▶ DATA TO USE:

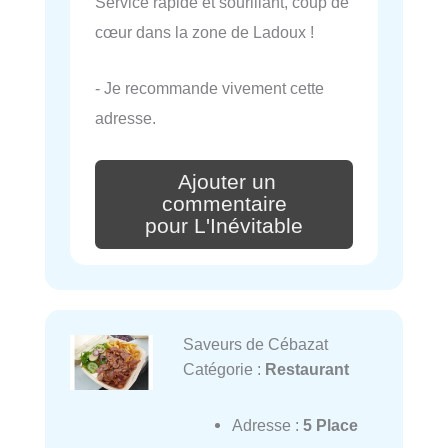
Service rapide et sourillant, coup de
cœur dans la zone de Ladoux !
- Je recommande vivement cette
adresse.
Ajouter un
commentaire
pour L'Inévitable
Saveurs de Cébazat
Catégorie :
Restaurant
Adresse :
5 Place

▶ PROBLEM STATEMENT: Could you repeat all of the data exactly, minus the pictures?

▶ RESULT OF THIS EXERCISE:
Service rapide et sourillant, coup de
cœur dans la zone de Ladoux !
- Je recommande vivement cette
adresse.
Ajouter un
commentaire
pour L'Inévitable
Saveurs de Cébazat
Catégorie :
Restaurant
Adresse :
5 Place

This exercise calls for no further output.